Remember to replace the placeholder values (anything starting with $) with your specific information when setting up this workflow.n

Github Secrets

Store your AWS account details as secrets:
It is good practice to not hardcode sensitive information but we still need to use it to save sensitive infornation we will be using GitHub secrets.

1. Go to your repo > Settings → Secrets & Variables > Actions to add them.
2. You're going to create a New Repository Secret.

Your entries will look like this.

Add entries for:

AWS_REGION

AWS_ROLE_ARN # Role created

EKS_CLUSTER_NAME

Push Code and Access Cluster

You can monitor the progress of your CI/CD pipeline by visiting the “GitHub Actions” tab in your repository. Here, you’ll see the status of each step in your workflow.

Here is what a successful deployment looks like.

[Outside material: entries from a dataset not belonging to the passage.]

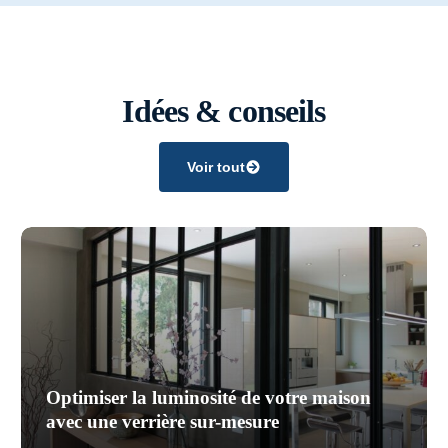
Idées & conseils
Voir tout
Optimiser la luminosité de votre maison
avec une verrière sur-mesure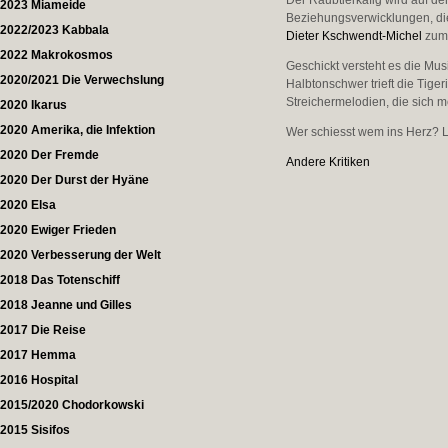
Der Raubtierkäfig wird auf d
2023 Miameide
Beziehungsverwicklungen, die
2022/2023 Kabbala
Dieter Kschwendt-Michel
zum 
2022 Makrokosmos
Geschickt versteht es die Musi
2020/2021 Die Verwechslung
Halbtonschwer trieft die Tige
Streichermelodien, die sich m
2020 Ikarus
2020 Amerika, die Infektion
Wer schiesst wem ins Herz? L
2020 Der Fremde
Andere Kritiken
2020 Der Durst der Hyäne
2020 Elsa
2020 Ewiger Frieden
2020 Verbesserung der Welt
2018 Das Totenschiff
2018 Jeanne und Gilles
2017 Die Reise
2017 Hemma
2016 Hospital
2015/2020 Chodorkowski
2015 Sisifos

IN the AWS console got to EC2 > Load balancer

Copy the DNS name and go to port 80.

Clean up resources

When you’re done, it’s best to delete unneeded resources to avoid costs:

eksctl delete cluster --name=fastapi-demo

Also, remove or delete the ECR repository if you no longer need it.

Conclusion

Congratulations! You’ve created a fully automated pipeline that deploys a FastAPI app to EKS, all without embedding long-lived AWS credentials in GitHub. By pairing OIDC with carefully scoped IAM policies, you maintain strong security practices while enjoying a streamlined deployment process.